I currently feel I've been 'abandoned' multiple times throughout my life.  I can site numerous 'hard facts' backing this up - the latest (which sparked off my recent 'awakening (out of the FOG)' was my wife of 30 years walking out, for no reason I could fathom (apart from her being a narcissistic, histrionic PD).

So, back to this abandonment feeling - how do I work out if it's 'just' a flashback - or in fact it's true, that I have been abandoned repeatedly, all my life?

It's a lonely place to be.

Kizzie

Yes welcome to OOTS Gritstone. :wave:  You may get a few more replies in this board as BeHea1thy has suggested. 

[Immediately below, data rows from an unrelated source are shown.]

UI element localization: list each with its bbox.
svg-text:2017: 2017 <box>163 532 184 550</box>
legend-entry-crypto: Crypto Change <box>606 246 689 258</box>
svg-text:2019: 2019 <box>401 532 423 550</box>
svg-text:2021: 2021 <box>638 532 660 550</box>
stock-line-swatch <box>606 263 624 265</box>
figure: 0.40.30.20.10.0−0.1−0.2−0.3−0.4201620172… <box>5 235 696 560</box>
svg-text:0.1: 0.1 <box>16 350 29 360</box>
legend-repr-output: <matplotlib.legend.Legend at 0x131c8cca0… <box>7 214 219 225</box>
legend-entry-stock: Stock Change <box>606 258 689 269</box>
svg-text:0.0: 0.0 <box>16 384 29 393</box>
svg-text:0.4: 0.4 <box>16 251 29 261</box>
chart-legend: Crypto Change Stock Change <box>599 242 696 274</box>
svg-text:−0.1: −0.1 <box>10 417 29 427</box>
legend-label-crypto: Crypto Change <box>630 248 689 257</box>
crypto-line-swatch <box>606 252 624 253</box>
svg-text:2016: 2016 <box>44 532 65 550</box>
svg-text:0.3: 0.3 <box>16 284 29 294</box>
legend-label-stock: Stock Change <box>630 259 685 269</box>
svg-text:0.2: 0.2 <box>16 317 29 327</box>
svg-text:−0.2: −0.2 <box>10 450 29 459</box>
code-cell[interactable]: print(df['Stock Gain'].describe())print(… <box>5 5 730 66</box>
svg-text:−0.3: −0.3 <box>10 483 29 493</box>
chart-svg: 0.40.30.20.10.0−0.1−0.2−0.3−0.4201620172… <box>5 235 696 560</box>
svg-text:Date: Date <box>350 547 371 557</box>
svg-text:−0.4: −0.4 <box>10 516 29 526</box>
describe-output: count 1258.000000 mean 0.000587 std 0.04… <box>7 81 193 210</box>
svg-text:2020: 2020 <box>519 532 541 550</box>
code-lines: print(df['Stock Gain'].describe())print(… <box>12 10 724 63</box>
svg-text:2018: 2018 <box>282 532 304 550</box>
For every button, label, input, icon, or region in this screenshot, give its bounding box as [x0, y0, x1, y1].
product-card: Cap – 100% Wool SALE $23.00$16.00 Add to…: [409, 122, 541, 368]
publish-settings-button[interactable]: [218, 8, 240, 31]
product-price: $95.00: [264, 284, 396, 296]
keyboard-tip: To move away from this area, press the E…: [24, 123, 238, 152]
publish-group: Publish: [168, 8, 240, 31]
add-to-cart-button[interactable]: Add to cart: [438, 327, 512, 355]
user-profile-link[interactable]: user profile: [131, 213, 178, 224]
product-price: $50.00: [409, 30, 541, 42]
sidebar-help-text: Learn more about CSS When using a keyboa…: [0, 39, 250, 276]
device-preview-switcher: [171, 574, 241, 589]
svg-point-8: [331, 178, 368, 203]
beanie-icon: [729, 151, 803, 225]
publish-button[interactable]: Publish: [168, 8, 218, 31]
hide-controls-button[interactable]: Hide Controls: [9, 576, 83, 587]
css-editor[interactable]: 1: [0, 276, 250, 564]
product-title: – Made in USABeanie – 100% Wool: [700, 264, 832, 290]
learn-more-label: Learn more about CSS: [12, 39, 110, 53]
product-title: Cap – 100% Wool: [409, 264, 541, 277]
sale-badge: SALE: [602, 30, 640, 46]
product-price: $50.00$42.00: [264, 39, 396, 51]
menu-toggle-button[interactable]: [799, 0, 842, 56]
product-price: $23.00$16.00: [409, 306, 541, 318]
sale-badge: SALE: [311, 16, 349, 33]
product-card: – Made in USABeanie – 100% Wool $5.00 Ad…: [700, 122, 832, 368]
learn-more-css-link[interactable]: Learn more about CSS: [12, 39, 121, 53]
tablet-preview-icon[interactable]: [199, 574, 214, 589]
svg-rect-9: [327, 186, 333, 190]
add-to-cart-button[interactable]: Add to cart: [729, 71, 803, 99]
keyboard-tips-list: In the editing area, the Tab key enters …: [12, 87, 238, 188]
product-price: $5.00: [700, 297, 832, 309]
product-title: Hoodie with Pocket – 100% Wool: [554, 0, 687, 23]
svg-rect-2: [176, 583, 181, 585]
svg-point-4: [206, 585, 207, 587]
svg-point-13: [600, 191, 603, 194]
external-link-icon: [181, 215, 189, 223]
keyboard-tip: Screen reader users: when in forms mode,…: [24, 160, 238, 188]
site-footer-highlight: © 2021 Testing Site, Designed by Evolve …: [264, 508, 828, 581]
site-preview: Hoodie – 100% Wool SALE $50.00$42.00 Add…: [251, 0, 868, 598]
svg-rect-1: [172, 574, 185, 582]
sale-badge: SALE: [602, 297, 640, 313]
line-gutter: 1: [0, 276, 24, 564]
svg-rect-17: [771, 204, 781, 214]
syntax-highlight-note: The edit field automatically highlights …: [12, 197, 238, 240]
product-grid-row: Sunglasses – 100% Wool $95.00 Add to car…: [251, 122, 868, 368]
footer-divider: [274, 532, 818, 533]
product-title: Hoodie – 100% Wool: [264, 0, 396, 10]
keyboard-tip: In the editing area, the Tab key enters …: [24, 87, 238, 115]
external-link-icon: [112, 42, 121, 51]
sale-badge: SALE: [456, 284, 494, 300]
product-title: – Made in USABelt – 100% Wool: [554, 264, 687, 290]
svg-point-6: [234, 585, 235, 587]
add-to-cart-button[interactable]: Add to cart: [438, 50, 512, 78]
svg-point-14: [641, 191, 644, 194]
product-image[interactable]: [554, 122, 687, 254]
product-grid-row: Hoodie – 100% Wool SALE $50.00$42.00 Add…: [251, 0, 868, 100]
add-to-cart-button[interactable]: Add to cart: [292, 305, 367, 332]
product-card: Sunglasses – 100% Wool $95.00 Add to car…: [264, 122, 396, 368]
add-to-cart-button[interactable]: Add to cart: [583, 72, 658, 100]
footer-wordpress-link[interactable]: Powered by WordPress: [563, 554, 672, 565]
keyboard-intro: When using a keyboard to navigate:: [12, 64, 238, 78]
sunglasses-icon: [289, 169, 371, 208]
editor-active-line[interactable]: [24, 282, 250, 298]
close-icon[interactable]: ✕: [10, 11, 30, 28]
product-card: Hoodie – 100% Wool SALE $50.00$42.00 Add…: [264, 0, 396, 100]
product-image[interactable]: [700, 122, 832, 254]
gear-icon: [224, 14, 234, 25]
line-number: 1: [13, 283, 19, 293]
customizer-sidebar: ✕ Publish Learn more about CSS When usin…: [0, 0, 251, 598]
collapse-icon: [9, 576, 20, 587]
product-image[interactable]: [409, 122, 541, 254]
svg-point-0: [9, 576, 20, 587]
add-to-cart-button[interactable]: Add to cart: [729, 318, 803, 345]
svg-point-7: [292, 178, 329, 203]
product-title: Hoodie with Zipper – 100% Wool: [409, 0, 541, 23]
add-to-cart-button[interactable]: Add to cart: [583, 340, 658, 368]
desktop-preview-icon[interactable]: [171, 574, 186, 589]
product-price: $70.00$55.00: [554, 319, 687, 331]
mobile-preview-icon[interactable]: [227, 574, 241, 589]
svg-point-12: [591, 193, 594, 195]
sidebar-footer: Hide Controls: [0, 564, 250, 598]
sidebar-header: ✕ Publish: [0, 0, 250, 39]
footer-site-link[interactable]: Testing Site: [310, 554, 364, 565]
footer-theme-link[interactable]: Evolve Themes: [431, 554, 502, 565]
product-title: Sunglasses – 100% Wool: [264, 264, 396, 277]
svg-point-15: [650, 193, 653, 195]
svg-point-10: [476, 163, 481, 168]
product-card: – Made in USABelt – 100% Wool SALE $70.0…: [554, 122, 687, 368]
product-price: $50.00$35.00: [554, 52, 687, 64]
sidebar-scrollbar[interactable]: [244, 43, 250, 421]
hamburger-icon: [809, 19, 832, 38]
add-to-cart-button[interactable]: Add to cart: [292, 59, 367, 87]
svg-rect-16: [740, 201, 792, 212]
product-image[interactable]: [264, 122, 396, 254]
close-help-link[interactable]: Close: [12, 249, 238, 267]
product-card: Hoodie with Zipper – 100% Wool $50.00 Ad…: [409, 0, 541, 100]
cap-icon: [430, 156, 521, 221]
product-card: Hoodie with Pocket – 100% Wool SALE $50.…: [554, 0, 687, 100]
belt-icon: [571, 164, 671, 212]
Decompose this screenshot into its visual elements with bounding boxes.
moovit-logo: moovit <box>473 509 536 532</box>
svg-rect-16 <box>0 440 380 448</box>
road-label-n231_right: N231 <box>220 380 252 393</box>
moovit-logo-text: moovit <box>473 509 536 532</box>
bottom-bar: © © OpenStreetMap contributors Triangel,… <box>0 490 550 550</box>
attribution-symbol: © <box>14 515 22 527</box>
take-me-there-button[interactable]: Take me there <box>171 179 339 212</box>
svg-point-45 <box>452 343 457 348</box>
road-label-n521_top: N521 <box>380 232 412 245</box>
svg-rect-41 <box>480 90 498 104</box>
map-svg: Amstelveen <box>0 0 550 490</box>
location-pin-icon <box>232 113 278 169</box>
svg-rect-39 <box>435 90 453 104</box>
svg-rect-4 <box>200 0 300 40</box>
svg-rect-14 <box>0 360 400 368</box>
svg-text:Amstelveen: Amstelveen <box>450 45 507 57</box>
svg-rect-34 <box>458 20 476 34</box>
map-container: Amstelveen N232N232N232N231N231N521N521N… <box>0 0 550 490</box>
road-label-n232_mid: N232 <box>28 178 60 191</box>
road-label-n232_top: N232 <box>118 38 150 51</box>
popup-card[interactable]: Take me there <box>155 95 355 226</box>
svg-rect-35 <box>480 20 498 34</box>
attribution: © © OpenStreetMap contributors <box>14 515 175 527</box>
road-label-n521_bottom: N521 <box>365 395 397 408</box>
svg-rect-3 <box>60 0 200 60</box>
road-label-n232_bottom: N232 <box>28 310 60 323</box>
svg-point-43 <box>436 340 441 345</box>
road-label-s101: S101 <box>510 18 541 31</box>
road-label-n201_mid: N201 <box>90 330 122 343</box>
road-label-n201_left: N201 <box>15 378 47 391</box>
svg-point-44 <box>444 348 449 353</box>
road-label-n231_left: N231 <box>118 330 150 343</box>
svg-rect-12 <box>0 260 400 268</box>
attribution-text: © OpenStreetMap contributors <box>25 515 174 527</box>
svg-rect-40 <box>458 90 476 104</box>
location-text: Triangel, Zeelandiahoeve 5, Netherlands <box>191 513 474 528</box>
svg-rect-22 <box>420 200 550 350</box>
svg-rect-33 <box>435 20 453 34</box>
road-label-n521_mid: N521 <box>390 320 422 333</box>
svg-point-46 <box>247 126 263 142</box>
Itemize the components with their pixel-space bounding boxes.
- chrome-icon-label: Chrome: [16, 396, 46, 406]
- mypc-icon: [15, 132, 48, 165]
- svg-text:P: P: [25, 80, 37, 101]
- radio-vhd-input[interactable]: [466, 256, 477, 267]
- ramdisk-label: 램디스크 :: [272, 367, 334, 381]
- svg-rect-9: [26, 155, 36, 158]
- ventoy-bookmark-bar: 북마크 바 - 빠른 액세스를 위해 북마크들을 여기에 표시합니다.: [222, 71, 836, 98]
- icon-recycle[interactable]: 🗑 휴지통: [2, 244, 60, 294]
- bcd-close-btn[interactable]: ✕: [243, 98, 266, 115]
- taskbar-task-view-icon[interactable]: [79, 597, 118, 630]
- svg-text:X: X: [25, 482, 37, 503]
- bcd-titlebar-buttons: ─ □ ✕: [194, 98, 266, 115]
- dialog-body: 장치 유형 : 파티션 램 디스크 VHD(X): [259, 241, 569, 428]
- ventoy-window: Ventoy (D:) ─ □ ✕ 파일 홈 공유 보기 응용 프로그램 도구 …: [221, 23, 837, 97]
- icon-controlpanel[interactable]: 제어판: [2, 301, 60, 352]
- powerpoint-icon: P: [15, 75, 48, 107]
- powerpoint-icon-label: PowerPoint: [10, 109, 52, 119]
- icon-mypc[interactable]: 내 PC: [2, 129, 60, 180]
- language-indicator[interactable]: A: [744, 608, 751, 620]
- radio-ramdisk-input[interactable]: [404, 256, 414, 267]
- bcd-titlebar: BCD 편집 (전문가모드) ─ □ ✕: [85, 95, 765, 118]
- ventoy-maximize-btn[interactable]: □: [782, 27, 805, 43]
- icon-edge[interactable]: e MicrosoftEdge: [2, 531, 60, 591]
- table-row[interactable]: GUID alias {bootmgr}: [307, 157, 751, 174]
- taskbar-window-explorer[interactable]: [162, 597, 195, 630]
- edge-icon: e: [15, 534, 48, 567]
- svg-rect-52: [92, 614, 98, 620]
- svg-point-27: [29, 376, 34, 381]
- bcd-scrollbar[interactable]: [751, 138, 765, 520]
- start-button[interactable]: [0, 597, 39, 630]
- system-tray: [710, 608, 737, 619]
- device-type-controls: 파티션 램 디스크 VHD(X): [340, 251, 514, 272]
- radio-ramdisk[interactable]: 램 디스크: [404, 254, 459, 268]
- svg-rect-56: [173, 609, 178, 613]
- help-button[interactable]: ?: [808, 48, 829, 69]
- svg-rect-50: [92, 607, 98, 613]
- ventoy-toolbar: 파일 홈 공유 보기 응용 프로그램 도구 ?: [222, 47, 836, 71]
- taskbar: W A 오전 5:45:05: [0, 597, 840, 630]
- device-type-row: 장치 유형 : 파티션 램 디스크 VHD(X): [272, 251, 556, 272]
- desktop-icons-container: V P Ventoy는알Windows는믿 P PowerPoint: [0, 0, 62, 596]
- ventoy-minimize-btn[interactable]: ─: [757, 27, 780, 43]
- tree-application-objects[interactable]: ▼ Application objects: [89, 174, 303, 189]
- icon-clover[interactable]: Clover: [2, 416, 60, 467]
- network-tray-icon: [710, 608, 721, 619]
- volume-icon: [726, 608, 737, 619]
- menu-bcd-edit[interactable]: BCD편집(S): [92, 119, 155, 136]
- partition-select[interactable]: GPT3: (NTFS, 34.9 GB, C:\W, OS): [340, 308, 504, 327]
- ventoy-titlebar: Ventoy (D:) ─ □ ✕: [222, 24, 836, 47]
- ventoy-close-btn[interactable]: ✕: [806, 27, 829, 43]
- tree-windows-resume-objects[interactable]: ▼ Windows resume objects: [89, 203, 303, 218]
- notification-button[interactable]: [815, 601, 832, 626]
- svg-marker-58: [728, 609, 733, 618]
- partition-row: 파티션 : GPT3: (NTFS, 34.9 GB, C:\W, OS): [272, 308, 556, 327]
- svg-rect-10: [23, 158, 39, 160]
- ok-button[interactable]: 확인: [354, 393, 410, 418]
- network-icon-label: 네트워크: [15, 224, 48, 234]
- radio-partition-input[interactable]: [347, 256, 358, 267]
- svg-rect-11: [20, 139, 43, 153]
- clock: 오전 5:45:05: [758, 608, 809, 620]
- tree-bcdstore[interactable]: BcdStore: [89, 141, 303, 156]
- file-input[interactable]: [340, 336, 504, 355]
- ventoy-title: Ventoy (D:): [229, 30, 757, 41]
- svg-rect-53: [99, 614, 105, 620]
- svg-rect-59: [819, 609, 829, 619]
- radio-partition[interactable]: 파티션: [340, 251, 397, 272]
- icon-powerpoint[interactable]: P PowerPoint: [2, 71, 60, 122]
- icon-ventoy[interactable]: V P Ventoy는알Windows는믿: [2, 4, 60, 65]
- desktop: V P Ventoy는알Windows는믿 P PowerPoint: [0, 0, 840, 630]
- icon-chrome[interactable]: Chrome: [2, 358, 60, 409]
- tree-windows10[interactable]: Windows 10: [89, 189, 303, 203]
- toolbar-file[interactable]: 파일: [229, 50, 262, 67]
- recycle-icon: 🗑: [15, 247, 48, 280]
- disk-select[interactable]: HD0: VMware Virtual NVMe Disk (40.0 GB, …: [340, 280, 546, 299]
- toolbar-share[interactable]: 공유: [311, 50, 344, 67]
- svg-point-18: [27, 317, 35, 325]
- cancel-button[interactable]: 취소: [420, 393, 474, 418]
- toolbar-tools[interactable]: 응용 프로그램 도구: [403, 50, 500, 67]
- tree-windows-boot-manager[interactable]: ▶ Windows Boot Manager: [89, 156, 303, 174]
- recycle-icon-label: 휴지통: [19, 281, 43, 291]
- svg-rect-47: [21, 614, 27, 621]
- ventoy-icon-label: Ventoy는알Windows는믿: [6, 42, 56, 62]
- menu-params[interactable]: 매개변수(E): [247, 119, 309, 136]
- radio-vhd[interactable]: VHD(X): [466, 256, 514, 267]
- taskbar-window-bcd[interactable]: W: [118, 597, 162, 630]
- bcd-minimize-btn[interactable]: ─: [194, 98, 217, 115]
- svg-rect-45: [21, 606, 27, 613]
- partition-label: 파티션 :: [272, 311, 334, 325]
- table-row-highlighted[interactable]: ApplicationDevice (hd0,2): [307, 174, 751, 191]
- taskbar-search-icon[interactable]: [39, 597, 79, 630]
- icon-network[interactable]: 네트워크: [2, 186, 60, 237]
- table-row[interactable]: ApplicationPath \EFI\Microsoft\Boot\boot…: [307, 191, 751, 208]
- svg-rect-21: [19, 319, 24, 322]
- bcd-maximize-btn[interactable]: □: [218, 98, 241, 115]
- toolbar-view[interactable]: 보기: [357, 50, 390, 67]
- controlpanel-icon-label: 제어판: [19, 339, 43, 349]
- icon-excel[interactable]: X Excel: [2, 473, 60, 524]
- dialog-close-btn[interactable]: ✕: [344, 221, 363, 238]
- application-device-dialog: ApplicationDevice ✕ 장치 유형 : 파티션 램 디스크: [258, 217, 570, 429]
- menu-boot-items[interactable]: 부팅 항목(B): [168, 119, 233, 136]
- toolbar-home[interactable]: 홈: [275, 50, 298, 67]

I'm so sorry to hear that your wife left and that you are struggling.  It would be difficult for anyone but for those of us with CPTSD, it can be doubly so because often this type of situation triggers a lot of past trauma so you have the past and the present, an overwhelming melange of feelings  as Pete Walker describes an EF.  There is a good list of grounding techniques on his site here http://www.pete-walker.com/ - just go to "Emotional Flashback Management."  Once I knew what an EF was and had some ideas for soothing or calming myself, the EFs were much less debilitating.  And coming here and therapy are helping me to process my childhood trauma bit by bit so I'm not triggering as often or as intensely.

I also wanted to mention that there is forum for our relationships with others that you may find helpful. In particular Bluevermonter is a member who has been dealing with a situation very similar to yours. Also, there is a "Search" function on the top right side of the page and if you search "abandonment" you will bring up any posts dealing with this.  There should be lots as unfortunately it's a core issue in CPTSD.

Glad you find your way here to us  :hug:

VeryFoggy

And I too welcome you gritstone and I am sorry your post got lost and I hope you keep checking back here and find that we do care and we are here.  I would like to add my condolences on the probably strange mixture of feelings you are probably going through at being abandoned by someone who you believe to be NPD.  Even though it may in the end be for the best for your life?  It doesn't make it hurt one ounce less and that combined with flashbacks can just be overwhelming.

I second Kizzie's recommendation about checking out Pete Walker, and would urge you to get Pete Walker's book Complex PTSD:  From Surviving to Thriving.  Pete goes into great detail about flashbacks.  I believe they are different for each of us, and Pete has broken us down into other categories of types.  So there are Fight types, Flight types, Freeze types and Fawn types.  Depending on which type you are it will alter the way you experience a flashback.

Myself, I am a freeze type and when I get into one really bad?  I cannot think, or speak, or function at all, and am gripped with paralyzing terror and emotional pain. Whereas a fight type in the same situation might get violently angry. So it depends.

But the book is truly a blessing and is almost our Bible. I wish you the very best and I hope we see more of you soon! Welcome!